Some lawyers like the “tough guy” reputation, he said, but shouldn’t “get carried away” with the image.
“Being a good lawyer and a good person is not a case of having multiple personalities,” he said. “All of our work as lawyers should contribute to the public good.”
Church and state
Alito also spoke on the relationship between conscience and the state, higher law and religious intolerance.
St. Thomas More has become a symbol of the primacy of individual conscience, Alito said, since he refused to violate his to conform to the will of the state.
“One of the great contributions not sufficiently recognized in modern times of Christianity to political thought is the idea that the legitimate authority of the state is limited,” he said, pointing to Jesus’ words in Mark 12:17: “Repay to Caesar what belongs to Caesar, and to God what belongs to God.”
“In the west, until roughly the time of St. Thomas More, the church represented an authority separate from the state,” Alito said. “It is still, in the western mind, the idea of limited government. That idea is fundamental to the freedoms that we cherish.”
The American founders understood that freedom wouldn’t be possible unless government was limited, Alito said, and that government cannot be counted on to limit itself. People with power are tempted to increase it.
St. Thomas More understood that God’s law is higher than enacted law, Alito said – an idea shared by America’s Founding Fathers and evident in language in the Declaration of Independence.
“There’s an anomaly about our current situation,” Alito said. “While a great many people believe very strongly that there are rights that government must respect, our understanding of the source of those rights has been obscured. That we understand that they come from our creator has become obscure, and it’s questionable as to whether they’ll be able to endure without their historical roots.”

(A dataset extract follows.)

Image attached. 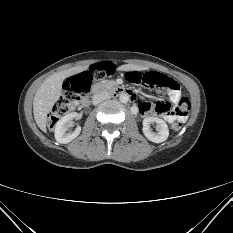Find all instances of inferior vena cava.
I'll return each instance as SVG.
<instances>
[{"mask_svg":"<svg viewBox=\"0 0 233 233\" xmlns=\"http://www.w3.org/2000/svg\"><path fill=\"white\" fill-rule=\"evenodd\" d=\"M109 98H110L109 93H107V92H101V93L93 95L92 102H93L94 105H97L100 102H102L104 100H107Z\"/></svg>","mask_w":233,"mask_h":233,"instance_id":"1","label":"inferior vena cava"}]
</instances>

On religious intolerance, Alito recalled the persecution Catholics experienced in Europe and colonial America, and the importance the Founding Fathers placed on religious liberty and legislative efforts to bolster it.
Despite these efforts, religious liberty cannot be taken for granted, he said.
“Religious liberty and other freedoms are never entirely secure,” he said. “New challenges have emerged in recent years, more are likely in the future. Therefore, it is vitally important for our country to remain true to the inspiring vision of religious liberty that animated the most perceptive of our founders.”